▶ **What is expected**
In the copy, include every entry exactly but none of its images.

Start of Records provided

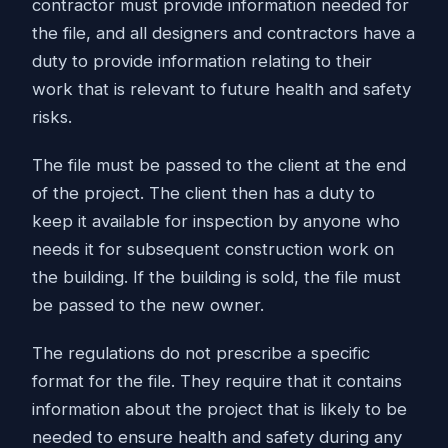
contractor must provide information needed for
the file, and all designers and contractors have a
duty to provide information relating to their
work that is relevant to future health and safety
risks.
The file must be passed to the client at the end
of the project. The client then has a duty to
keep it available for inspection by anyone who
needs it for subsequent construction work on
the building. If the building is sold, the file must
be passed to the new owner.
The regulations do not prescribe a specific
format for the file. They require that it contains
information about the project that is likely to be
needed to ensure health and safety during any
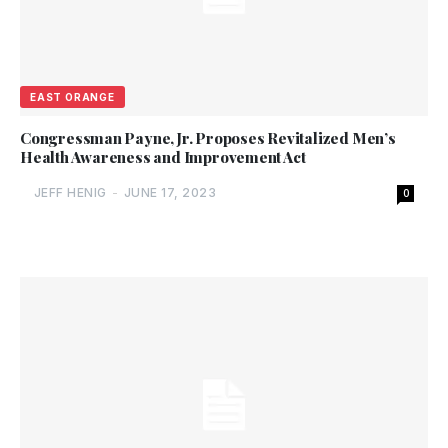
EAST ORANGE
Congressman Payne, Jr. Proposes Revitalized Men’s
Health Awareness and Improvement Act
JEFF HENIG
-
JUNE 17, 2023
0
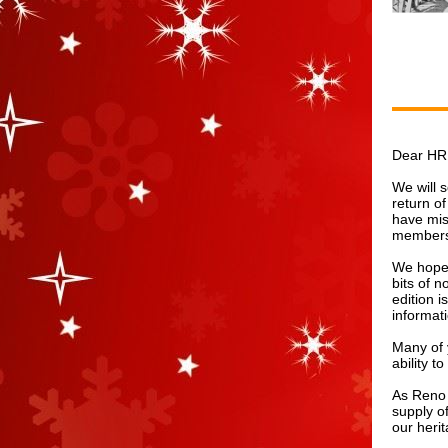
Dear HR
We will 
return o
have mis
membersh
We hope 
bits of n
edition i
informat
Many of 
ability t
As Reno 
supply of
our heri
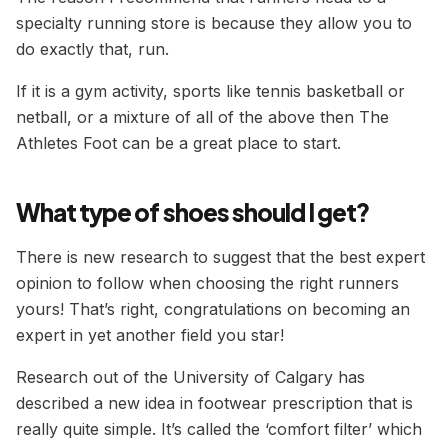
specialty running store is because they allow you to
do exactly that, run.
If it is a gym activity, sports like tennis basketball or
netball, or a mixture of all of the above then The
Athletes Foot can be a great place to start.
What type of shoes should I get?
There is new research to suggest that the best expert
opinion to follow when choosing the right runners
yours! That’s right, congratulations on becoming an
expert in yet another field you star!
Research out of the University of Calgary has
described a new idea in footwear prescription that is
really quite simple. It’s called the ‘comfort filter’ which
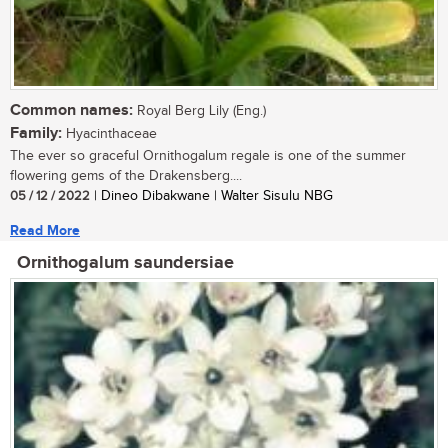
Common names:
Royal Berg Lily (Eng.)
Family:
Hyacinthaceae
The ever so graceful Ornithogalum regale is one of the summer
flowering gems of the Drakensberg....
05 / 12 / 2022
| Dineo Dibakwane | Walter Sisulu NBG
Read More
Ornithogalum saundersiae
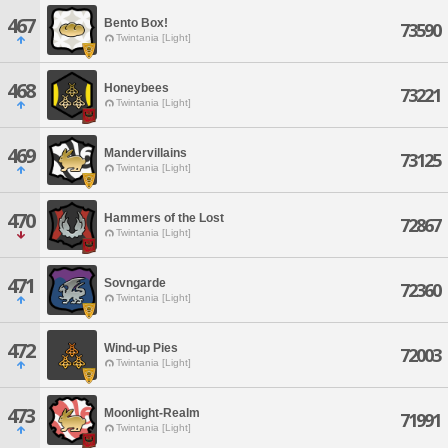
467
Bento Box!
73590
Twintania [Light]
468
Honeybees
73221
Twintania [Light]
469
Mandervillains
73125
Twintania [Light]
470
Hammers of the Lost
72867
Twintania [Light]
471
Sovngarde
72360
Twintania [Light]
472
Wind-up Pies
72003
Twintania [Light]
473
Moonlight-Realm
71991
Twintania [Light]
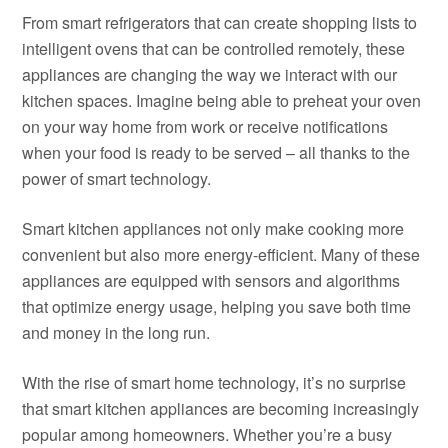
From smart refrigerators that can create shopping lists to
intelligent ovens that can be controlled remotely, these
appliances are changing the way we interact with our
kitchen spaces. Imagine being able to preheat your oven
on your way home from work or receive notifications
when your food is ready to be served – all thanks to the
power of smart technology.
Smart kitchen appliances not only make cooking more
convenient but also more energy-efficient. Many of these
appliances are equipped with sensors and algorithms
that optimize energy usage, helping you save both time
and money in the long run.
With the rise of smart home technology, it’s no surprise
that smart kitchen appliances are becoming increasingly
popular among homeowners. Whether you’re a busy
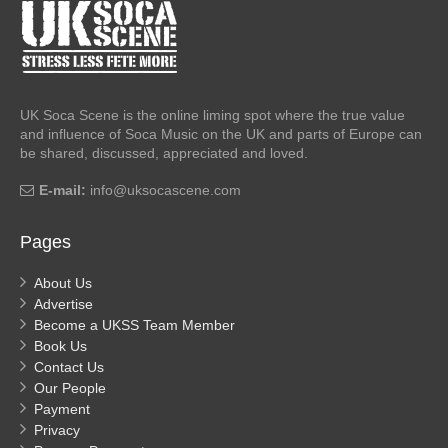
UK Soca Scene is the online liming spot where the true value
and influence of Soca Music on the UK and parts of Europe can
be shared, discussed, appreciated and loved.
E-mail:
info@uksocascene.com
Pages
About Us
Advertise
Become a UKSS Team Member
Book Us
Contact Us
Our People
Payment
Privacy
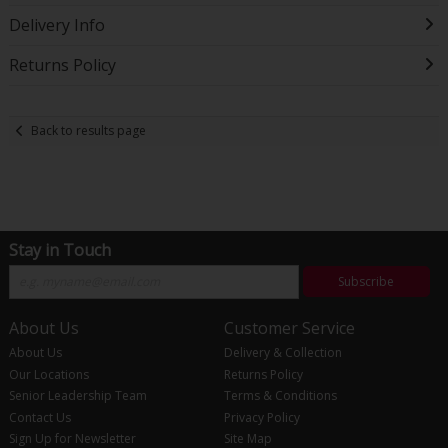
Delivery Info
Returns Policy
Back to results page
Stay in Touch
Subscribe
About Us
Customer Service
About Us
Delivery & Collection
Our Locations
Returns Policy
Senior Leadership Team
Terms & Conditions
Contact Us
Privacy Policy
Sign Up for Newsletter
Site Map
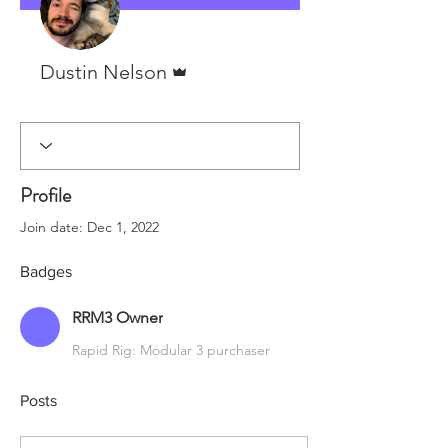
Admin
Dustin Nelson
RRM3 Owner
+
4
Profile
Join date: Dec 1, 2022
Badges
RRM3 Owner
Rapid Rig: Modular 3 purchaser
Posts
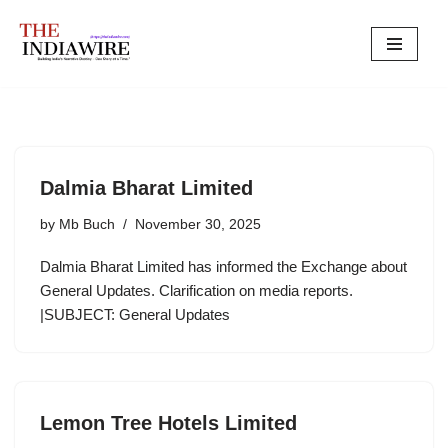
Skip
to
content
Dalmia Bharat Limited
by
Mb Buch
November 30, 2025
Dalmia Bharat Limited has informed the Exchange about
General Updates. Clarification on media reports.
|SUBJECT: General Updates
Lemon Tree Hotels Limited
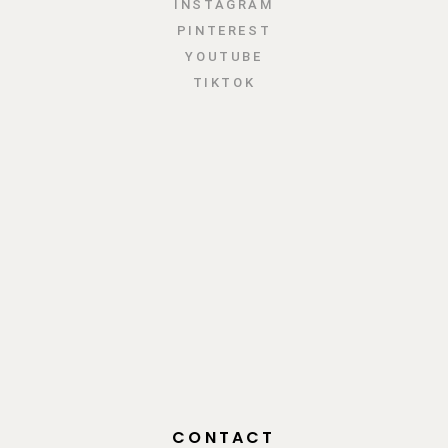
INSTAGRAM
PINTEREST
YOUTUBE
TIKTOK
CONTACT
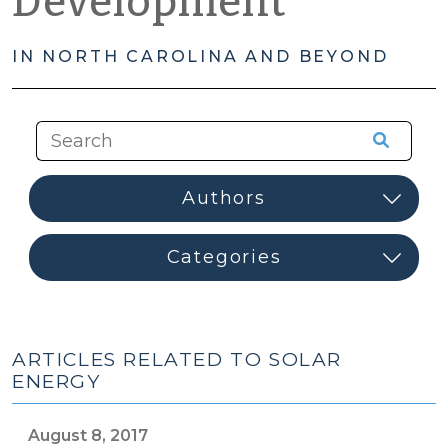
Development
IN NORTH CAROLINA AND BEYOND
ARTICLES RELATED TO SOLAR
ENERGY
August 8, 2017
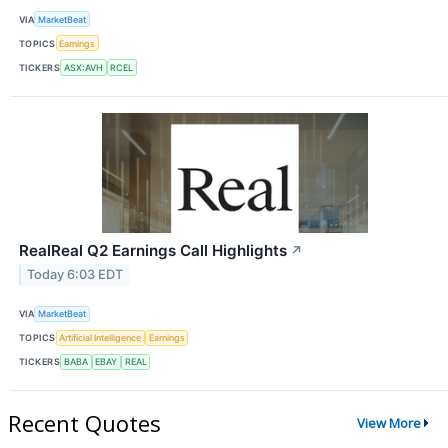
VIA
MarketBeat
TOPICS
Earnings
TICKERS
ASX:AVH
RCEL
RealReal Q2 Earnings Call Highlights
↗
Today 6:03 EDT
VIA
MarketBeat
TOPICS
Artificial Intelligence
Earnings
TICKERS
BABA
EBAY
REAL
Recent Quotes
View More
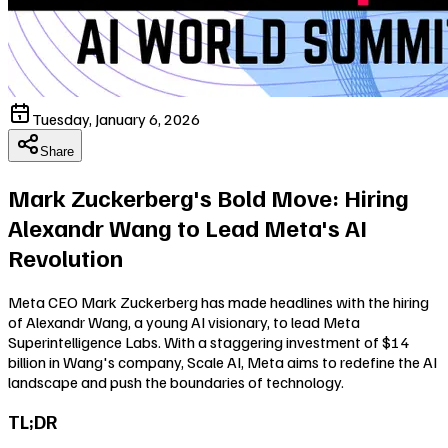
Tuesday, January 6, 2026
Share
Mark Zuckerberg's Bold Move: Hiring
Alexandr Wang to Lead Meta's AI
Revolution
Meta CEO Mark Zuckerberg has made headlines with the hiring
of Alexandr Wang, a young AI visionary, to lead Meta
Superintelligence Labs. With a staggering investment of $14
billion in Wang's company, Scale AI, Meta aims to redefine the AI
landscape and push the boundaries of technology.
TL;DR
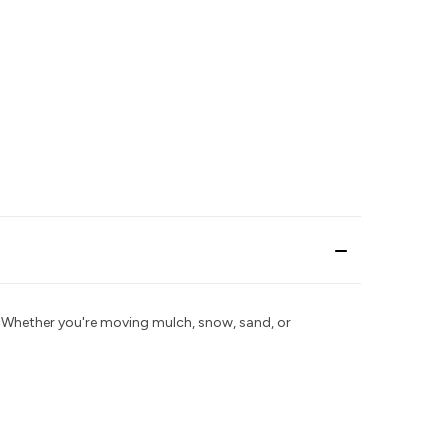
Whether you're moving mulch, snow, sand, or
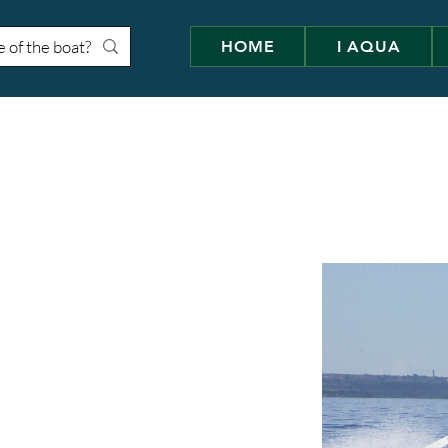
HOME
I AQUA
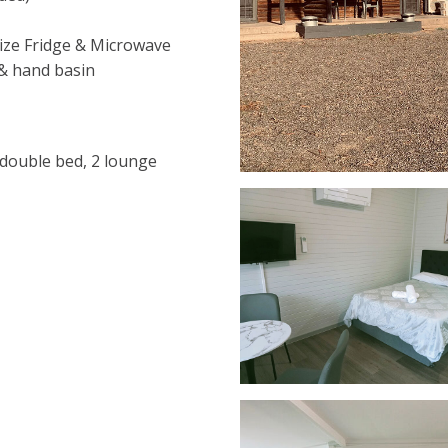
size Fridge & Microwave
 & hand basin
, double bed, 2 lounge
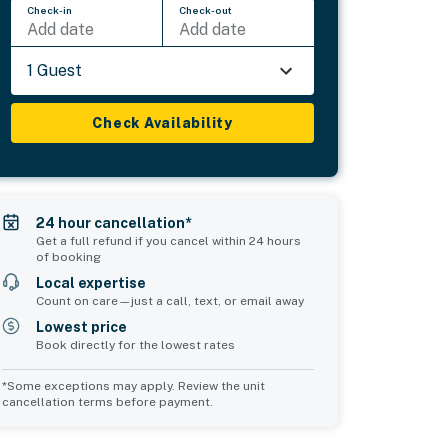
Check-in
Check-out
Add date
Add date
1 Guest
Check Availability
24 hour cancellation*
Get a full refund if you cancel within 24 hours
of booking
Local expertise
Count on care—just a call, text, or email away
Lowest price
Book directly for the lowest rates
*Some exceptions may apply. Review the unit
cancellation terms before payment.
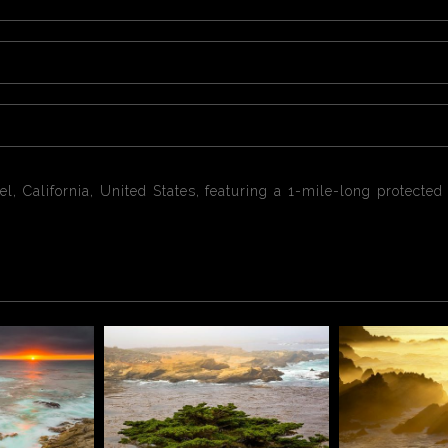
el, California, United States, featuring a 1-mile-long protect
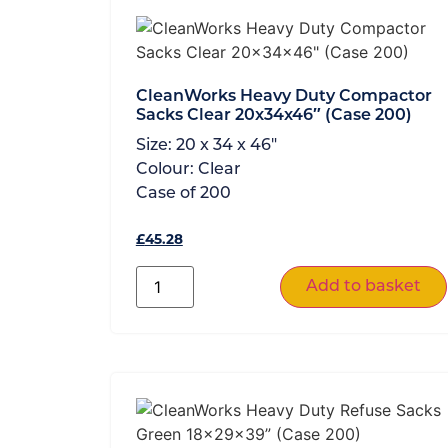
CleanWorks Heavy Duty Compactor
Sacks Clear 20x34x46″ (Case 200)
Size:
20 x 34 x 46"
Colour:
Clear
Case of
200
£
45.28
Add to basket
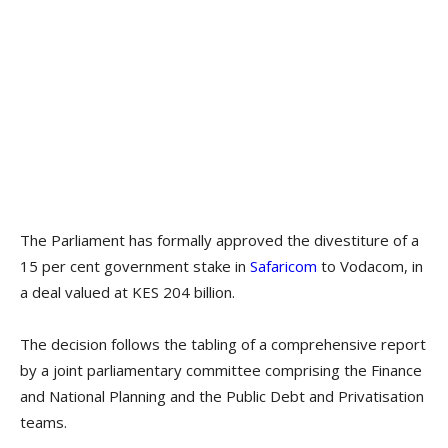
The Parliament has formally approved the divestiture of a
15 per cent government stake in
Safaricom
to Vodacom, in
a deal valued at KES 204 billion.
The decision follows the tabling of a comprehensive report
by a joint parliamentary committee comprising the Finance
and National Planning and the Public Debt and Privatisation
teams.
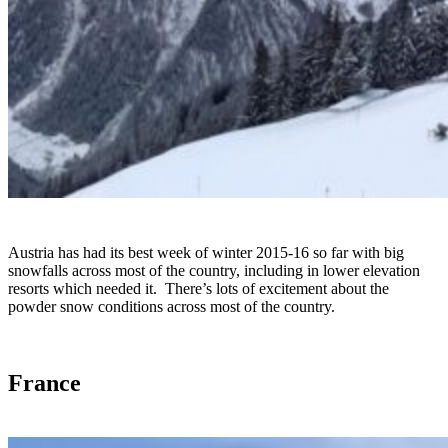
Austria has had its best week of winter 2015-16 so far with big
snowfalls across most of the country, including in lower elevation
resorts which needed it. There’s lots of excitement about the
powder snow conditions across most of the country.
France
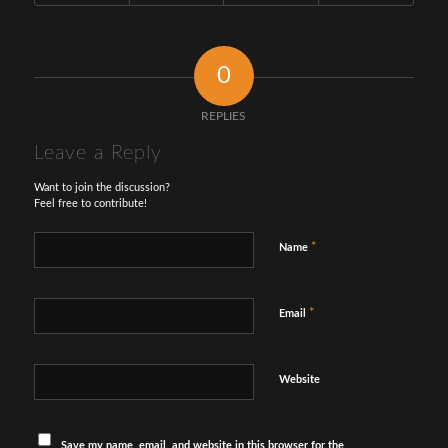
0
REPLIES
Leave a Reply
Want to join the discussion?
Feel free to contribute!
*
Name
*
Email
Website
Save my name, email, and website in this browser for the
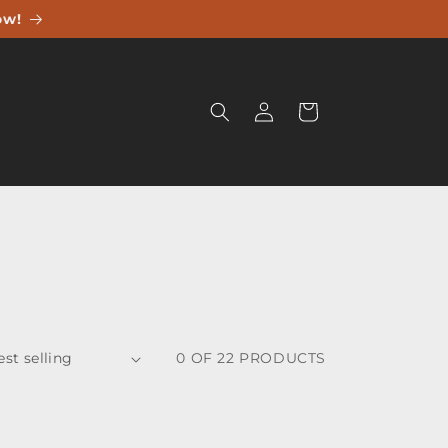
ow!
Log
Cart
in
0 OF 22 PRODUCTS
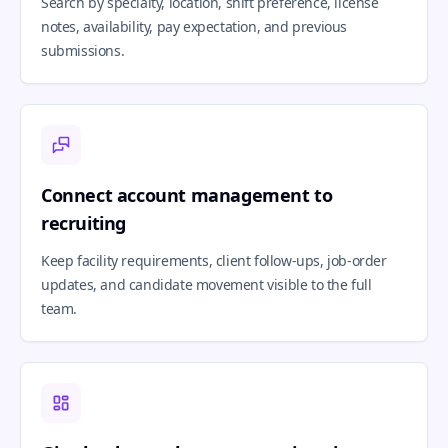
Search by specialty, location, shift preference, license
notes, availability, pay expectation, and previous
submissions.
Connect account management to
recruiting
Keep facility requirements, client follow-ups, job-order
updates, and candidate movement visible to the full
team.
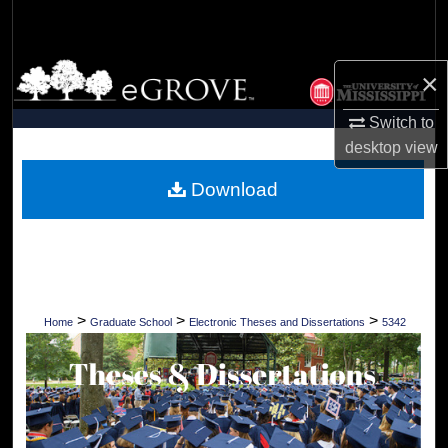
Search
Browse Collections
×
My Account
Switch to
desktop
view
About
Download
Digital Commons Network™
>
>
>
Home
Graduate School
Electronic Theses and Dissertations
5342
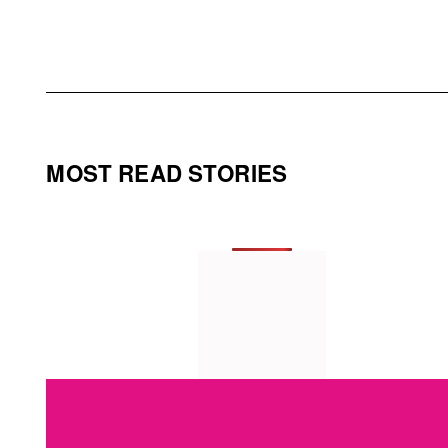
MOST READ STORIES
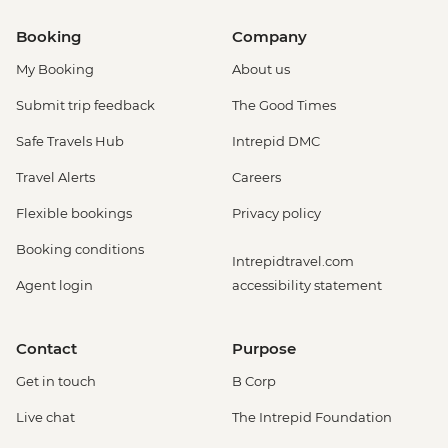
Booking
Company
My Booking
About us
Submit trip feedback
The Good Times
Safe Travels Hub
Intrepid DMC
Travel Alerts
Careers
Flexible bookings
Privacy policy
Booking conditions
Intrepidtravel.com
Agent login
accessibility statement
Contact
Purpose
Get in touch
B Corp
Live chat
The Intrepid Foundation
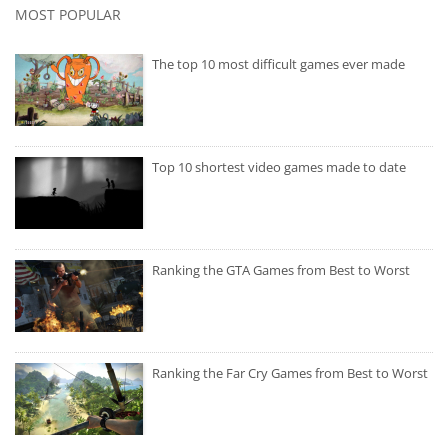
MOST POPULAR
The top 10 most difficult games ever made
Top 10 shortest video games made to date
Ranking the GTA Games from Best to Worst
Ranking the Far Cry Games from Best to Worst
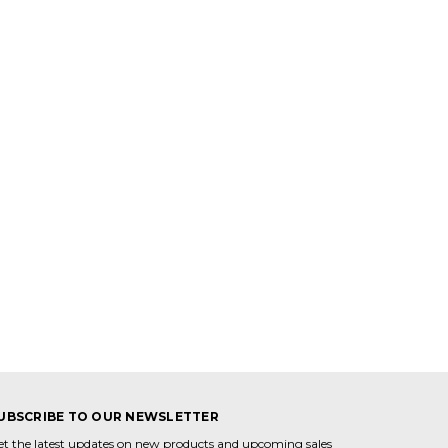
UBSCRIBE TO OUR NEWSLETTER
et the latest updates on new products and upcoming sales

End of Records provided

▶ **Output below**
contractor must provide information needed for
the file, and all designers and contractors have a
duty to provide information relating to their
work that is relevant to future health and safety
risks.
The file must be passed to the client at the end
of the project. The client then has a duty to
keep it available for inspection by anyone who
needs it for subsequent construction work on
the building. If the building is sold, the file must
be passed to the new owner.
The regulations do not prescribe a specific
format for the file. They require that it contains
information about the project that is likely to be
needed to ensure health and safety during any
EAST ORANGE
Congressman Payne, Jr. Proposes Revitalized Men’s
Health Awareness and Improvement Act
JEFF HENIG
-
JUNE 17, 2023
0
Dear HR
We will 
return o
have mis
membersh
We hope 
bits of n
edition i
informat
Many of 
ability t
As Reno 
supply of
our heri
specialty running store is because they allow you to
do exactly that, run.
If it is a gym activity, sports like tennis basketball or
netball, or a mixture of all of the above then The
Athletes Foot can be a great place to start.
What type of shoes should I get?
There is new research to suggest that the best expert
opinion to follow when choosing the right runners
yours! That’s right, congratulations on becoming an
expert in yet another field you star!
Research out of the University of Calgary has
described a new idea in footwear prescription that is
really quite simple. It’s called the ‘comfort filter’ which
Common names:
Royal Berg Lily (Eng.)
Family:
Hyacinthaceae
The ever so graceful Ornithogalum regale is one of the summer
flowering gems of the Drakensberg....
05 / 12 / 2022
| Dineo Dibakwane | Walter Sisulu NBG
Read More
Ornithogalum saundersiae
467
Bento Box!
73590
Twintania [Light]
468
Honeybees
73221
Twintania [Light]
469
Mandervillains
73125
Twintania [Light]
470
Hammers of the Lost
72867
Twintania [Light]
471
Sovngarde
72360
Twintania [Light]
472
Wind-up Pies
72003
Twintania [Light]
473
Moonlight-Realm
71991
Twintania [Light]
From smart refrigerators that can create shopping lists to
intelligent ovens that can be controlled remotely, these
appliances are changing the way we interact with our
kitchen spaces. Imagine being able to preheat your oven
on your way home from work or receive notifications
when your food is ready to be served – all thanks to the
power of smart technology.
Smart kitchen appliances not only make cooking more
convenient but also more energy-efficient. Many of these
appliances are equipped with sensors and algorithms
that optimize energy usage, helping you save both time
and money in the long run.
With the rise of smart home technology, it’s no surprise
that smart kitchen appliances are becoming increasingly
popular among homeowners. Whether you’re a busy
UK Soca Scene is the online liming spot where the true value
and influence of Soca Music on the UK and parts of Europe can
be shared, discussed, appreciated and loved.
E-mail:
info@uksocascene.com
Pages
About Us
Advertise
Become a UKSS Team Member
Book Us
Contact Us
Our People
Payment
Privacy
Delivery Info
Returns Policy
Back to results page
Stay in Touch
Subscribe
About Us
Customer Service
About Us
Delivery & Collection
Our Locations
Returns Policy
Senior Leadership Team
Terms & Conditions
Contact Us
Privacy Policy
Sign Up for Newsletter
Site Map
Admin
Dustin Nelson
RRM3 Owner
+
4
Profile
Join date: Dec 1, 2022
Badges
RRM3 Owner
Rapid Rig: Modular 3 purchaser
Posts
Skip
to
content
Dalmia Bharat Limited
by
Mb Buch
November 30, 2025
Dalmia Bharat Limited has informed the Exchange about
General Updates. Clarification on media reports.
|SUBJECT: General Updates
Lemon Tree Hotels Limited
INSTAGRAM
PINTEREST
YOUTUBE
TIKTOK
CONTACT
Development
IN NORTH CAROLINA AND BEYOND
ARTICLES RELATED TO SOLAR
ENERGY
August 8, 2017
VIA
MarketBeat
TOPICS
Earnings
TICKERS
ASX:AVH
RCEL
RealReal Q2 Earnings Call Highlights
↗
Today 6:03 EDT
VIA
MarketBeat
TOPICS
Artificial Intelligence
Earnings
TICKERS
BABA
EBAY
REAL
Recent Quotes
View More
Tuesday, January 6, 2026
Share
Mark Zuckerberg's Bold Move: Hiring
Alexandr Wang to Lead Meta's AI
Revolution
Meta CEO Mark Zuckerberg has made headlines with the hiring
of Alexandr Wang, a young AI visionary, to lead Meta
Superintelligence Labs. With a staggering investment of $14
billion in Wang's company, Scale AI, Meta aims to redefine the AI
landscape and push the boundaries of technology.
TL;DR
Whether you're moving mulch, snow, sand, or
HOME
I AQUA
size Fridge & Microwave
 & hand basin
, double bed, 2 lounge
Check-in
Check-out
Add date
Add date
1 Guest
Check Availability
24 hour cancellation*
Get a full refund if you cancel within 24 hours
of booking
Local expertise
Count on care—just a call, text, or email away
Lowest price
Book directly for the lowest rates
*Some exceptions may apply. Review the unit
cancellation terms before payment.
el, California, United States, featuring a 1-mile-long protect
CleanWorks Heavy Duty Compactor
Sacks Clear 20x34x46″ (Case 200)
Size:
20 x 34 x 46"
Colour:
Clear
Case of
200
£
45.28
Add to basket
The Parliament has formally approved the divestiture of a
15 per cent government stake in
Safaricom
to Vodacom, in
a deal valued at KES 204 billion.
The decision follows the tabling of a comprehensive report
by a joint parliamentary committee comprising the Finance
and National Planning and the Public Debt and Privatisation
teams.
Austria has had its best week of winter 2015-16 so far with big
snowfalls across most of the country, including in lower elevation
resorts which needed it. There’s lots of excitement about the
powder snow conditions across most of the country.
France
0
REPLIES
Leave a Reply
Want to join the discussion?
Feel free to contribute!
*
Name
*
Email
Website
Save my name, email, and website in this browser for the
ow!
Log
Cart
in
0 OF 22 PRODUCTS
Search by specialty, location, shift preference, license
notes, availability, pay expectation, and previous
submissions.
Connect account management to
recruiting
Keep facility requirements, client follow-ups, job-order
updates, and candidate movement visible to the full
team.
Search
Browse Collections
×
My Account
Switch to
desktop
view
About
Download
Digital Commons Network™
>
>
>
Home
Graduate School
Electronic Theses and Dissertations
5342
MOST READ STORIES
Booking
Company
My Booking
About us
Submit trip feedback
The Good Times
Safe Travels Hub
Intrepid DMC
Travel Alerts
Careers
Flexible bookings
Privacy policy
Booking conditions
Intrepidtravel.com
Agent login
accessibility statement
Contact
Purpose
Get in touch
B Corp
Live chat
The Intrepid Foundation
MOST POPULAR
The top 10 most difficult games ever made
Top 10 shortest video games made to date
Ranking the GTA Games from Best to Worst
Ranking the Far Cry Games from Best to Worst
UBSCRIBE TO OUR NEWSLETTER
et the latest updates on new products and upcoming sales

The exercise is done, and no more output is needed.